JWT Decoder
Decode a JWT’s header and payload, read the claims, and check expiry — without the token leaving your browser.
JSON Web Tokens carry authentication state between services, and sooner or later you need to look inside one: why did the API return 401, which scopes did the identity provider grant, when does this session actually expire? Paste a token and the header and payload decode instantly, with the standard claims — iss, sub, aud, exp, iat, nbf — laid out in a table, timestamps turned into readable dates, and a live status showing whether the token is valid, expired, or not yet active.
JWTs are only base64url-encoded, not encrypted, so decoding needs no secret — but for the same reason, a token pasted into a random website is a credential leak. This decoder runs entirely in your browser: the token is never transmitted and the page makes no network requests with it. It decodes only — the signature is not verified.
How to decode a JWT
- 1
Paste the token — a “Bearer ” prefix is stripped automatically.
- 2
Read the decoded header and payload, and check the live expiry status chip.
- 3
Copy the payload JSON or any claim value you need.
Why use Nofolo’s jwt decoder?
Instant decode
Header and payload appear as pretty-printed JSON the moment you paste a token.
Claims explained
iss, sub, aud, exp, iat, and nbf in a table with human-readable local dates.
Live expiry status
A status chip — valid, expired, or not yet valid — recalculated every second against exp and nbf.
Pinpointed errors
A malformed token tells you which segment failed — header, payload, or structure — and why.
base64url + Unicode correct
Handles the JWT alphabet and multi-byte UTF-8 claim values without mangling.
Token stays local
Decoding is done by your browser. No logging, no transmission, no storage.
Frequently asked questions
Does this tool verify the JWT signature?
No — it decodes the header and payload only. Verifying the signature requires the issuer’s secret or public key and should happen server-side. Never treat a decoded token as trusted input.
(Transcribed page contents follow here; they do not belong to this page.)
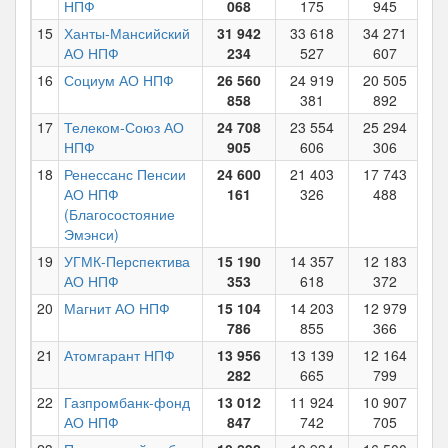
НПФ
068
175
945
15
Ханты-Мансийский
31 942
33 618
34 271
3
АО НПФ
234
527
607
16
Социум АО НПФ
26 560
24 919
20 505
1
858
381
892
17
Телеком-Союз АО
24 708
23 554
25 294
3
НПФ
905
606
306
18
Ренессанс Пенсии
24 600
21 403
17 743
1
АО НПФ
161
326
488
(Благосостояние
Эмэнси)
19
УГМК-Перспектива
15 190
14 357
12 183
1
АО НПФ
353
618
372
20
Магнит АО НПФ
15 104
14 203
12 979
1
786
855
366
21
Атомгарант НПФ
13 956
13 139
12 164
1
282
665
799
22
Газпромбанк-фонд
13 012
11 924
10 907
1
АО НПФ
847
742
705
Is it safe to paste a real token here?
The token is decoded locally in your browser and never transmitted — this page makes no network requests with it. Still, prefer expired or test tokens as a habit: any credential you paste anywhere is one you should be willing to rotate.
Why does my token show as expired?
The exp claim is a Unix timestamp in seconds. If it is earlier than the current time, the token is expired and APIs will reject it — refresh the session or re-authenticate to get a new one.
What do iss, sub, aud, iat, and nbf mean?
iss is who issued the token, sub is who it is about, aud is who it is intended for, iat is when it was issued, nbf is the time before which it must not be accepted, and exp is when it expires.
Why can’t a normal Base64 decoder read my JWT?
JWT segments use base64url — the - and _ characters instead of + and /, with padding removed — and there are three segments joined by dots. This decoder converts the alphabet and splits the segments for you.